● **Work request**:
Please output the records below word for word and omit the pictures.

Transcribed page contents

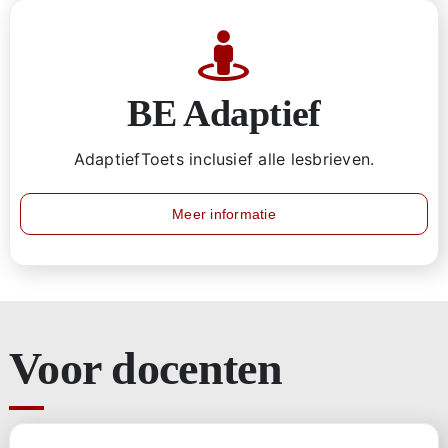
BE Adaptief
AdaptiefToets inclusief alle lesbrieven.
Meer informatie
Voor docenten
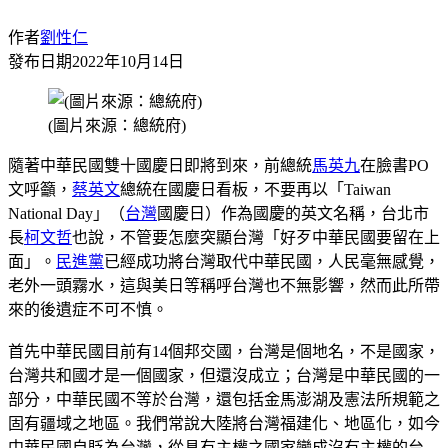
作者
劉性仁
發布日期
2022年10月14日
(圖片來源：總統府)
隨著中華民國雙十國慶日即將到來，前總統
馬英九
在臉書PO
文呼籲，
蔡英文
總統在國慶日看板，不要再以「Taiwan
National Day」（
台灣
國慶日）作為國慶的英文名稱，台北市
長
柯文哲
也說，不管要怎麼突顯台灣「好歹中華民國要留在上
面」。
民進黨
已經成功將台灣取代中華民國，人民毫無感覺，
老外一頭霧水，這與美日等稱呼台灣也不無影響，然而此所帶
來的後遺症不可不慎。
首先中華民國目前有14個邦交國，台灣是個地名，不是國家，
台灣共和國才是一個國家，但還沒成立；台灣是中華民國的一
部分，中華民國不等於台灣，還包括金馬澎湖及憲法所規範之
固有疆域之地區。我們常說大陸將台灣福建化、地區化，如今
中華民國自貶為台灣，從具有主權之國家變成沒有主權的台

● **Solution for this exercise**:
BE Adaptief
AdaptiefToets inclusief alle lesbrieven.
Meer informatie
Voor docenten
作者
劉性仁
發布日期
2022年10月14日
(圖片來源：總統府)
隨著中華民國雙十國慶日即將到來，前總統
馬英九
在臉書PO
文呼籲，
蔡英文
總統在國慶日看板，不要再以「Taiwan
National Day」（
台灣
國慶日）作為國慶的英文名稱，台北市
長
柯文哲
也說，不管要怎麼突顯台灣「好歹中華民國要留在上
面」。
民進黨
已經成功將台灣取代中華民國，人民毫無感覺，
老外一頭霧水，這與美日等稱呼台灣也不無影響，然而此所帶
來的後遺症不可不慎。
首先中華民國目前有14個邦交國，台灣是個地名，不是國家，
台灣共和國才是一個國家，但還沒成立；台灣是中華民國的一
部分，中華民國不等於台灣，還包括金馬澎湖及憲法所規範之
固有疆域之地區。我們常說大陸將台灣福建化、地區化，如今
中華民國自貶為台灣，從具有主權之國家變成沒有主權的台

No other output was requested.